M5 Max: Chiplets, Thermals, and Performance per Watt - Creative Strategies

Here’s the conclusion up front: M5 Max is the most impressive piece of silicon I’ve used in a laptop. It’s more efficient and more performant, theoretically cheaper and more sustainable to manufacture with less waste, an AI powerhouse, and still runs in a laptop that lasts all day. I can’t think of an SoC or chip I’d rather have in a laptop. This is fantastic.

Ok, with the conclusion out of the way, let’s talk about what I mean when I say “theoretically cheaper and more sustainable.” At a pure technical and silicon level, I think that is the most interesting part of M5 Max and M5 Pro.

This is the first Apple silicon SoC that uses what I’d call a proper chiplet design. M1/M2/M3 Ultra were two dies bound together with interposer fabric that makes two whole SoCs function one large SoC. M5 Pro/Max are different: they use a CPU-dominant tile and a GPU-dominant tile, combined into a single high-performance package. The CPU is shared between both M5 Pro and M5 Max, while the GPU differs between them with M5 Max being roughly double the size of M5 Pro.

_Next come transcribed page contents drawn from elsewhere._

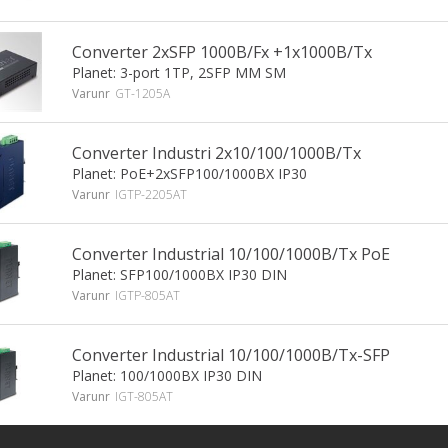
Converter 2xSFP 1000B/Fx +1x1000B/Tx
Planet: 3-port 1TP, 2SFP MM SM
Varunr
GT-1205A
Converter Industri 2x10/100/1000B/Tx
Planet: PoE+2xSFP100/1000BX IP30
Varunr
IGTP-2205AT
Converter Industrial 10/100/1000B/Tx PoE
Planet: SFP100/1000BX IP30 DIN
Varunr
IGTP-805AT
Converter Industrial 10/100/1000B/Tx-SFP
Planet: 100/1000BX IP30 DIN
Varunr
IGT-805AT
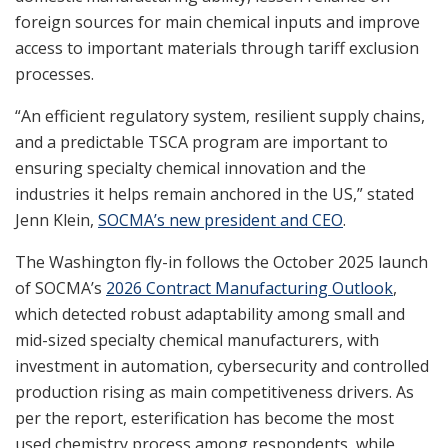
foreign sources for main chemical inputs and improve
access to important materials through tariff exclusion
processes.
“An efficient regulatory system, resilient supply chains,
and a predictable TSCA program are important to
ensuring specialty chemical innovation and the
industries it helps remain anchored in the US,” stated
Jenn Klein,
SOCMA’s new president and CEO
.
The Washington fly-in follows the October 2025 launch
of SOCMA’s
2026 Contract Manufacturing Outlook
,
which detected robust adaptability among small and
mid-sized specialty chemical manufacturers, with
investment in automation, cybersecurity and controlled
production rising as main competitiveness drivers. As
per the report, esterification has become the most
used chemistry process among respondents, while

For M5 Pro and M5 Max, the real story here is economics, yield, and waste. On advanced nodes, defect density is everything. Every wafer has some number of random defects across it, and the larger each individual die gets, the greater the odds that one of those defects lands somewhere important. That is why very large monolithic chips get so expensive so quickly: more dies fail, more silicon gets thrown away, and the cost of every good die rises. Smaller dies are simply more efficient to manufacture because more of the wafer survives QA and less total silicon is wasted.

That is where chiplets become really compelling. Instead of printing one massive SoC and hoping it comes out clean, you break the design into smaller functional blocks and bond them together later in packaging. Even if the total silicon area is similar, two smaller dies generally yield better than one giant one because each individual die has a lower probability of containing a fatal defect. You then take the packaging hit later, but on a leading-edge node that trade can still be very favorable because the wafer-level economics improve so much. In simple terms, you spend more putting the chip together, but lose less money throwing broken silicon away.

What seems especially smart here is how Apple appears to have partitioned the design. M5 Pro and M5 Max look to share the same CPU-dominant tile, meaning the same 18-core CPU block, the same neural engine, and the same media blocks. The real differentiation seems to be the GPU-dominant tile, with M5 Max getting the full version and M5 Pro using what appears to be a smaller or effectively cut-down version of the same broader design. That matters because Apple is not building two completely different large chips from scratch. They can reuse the same CPU tile across both SKUs, keep the architecture work more unified, and improve yields by being more flexible with GPU binning. That lowers manufacturing cost, validation cost, and R&D cost all at once.

The trade-off is packaging, because Apple is paying for a much fancier way to assemble all of this. They are using SoIC-MH here, which is a more advanced and more expensive packaging technology than the InFO-style approach used before. Hybrid bonding multiple silicon tiles together, plus keeping unified memory on-package, is not cheap. But if the savings on die cost and yield are large enough, the total chip can still end up cheaper overall. In other words, Apple is spending more on the back end of manufacturing in exchange for saving more on the front end where the real waste happens.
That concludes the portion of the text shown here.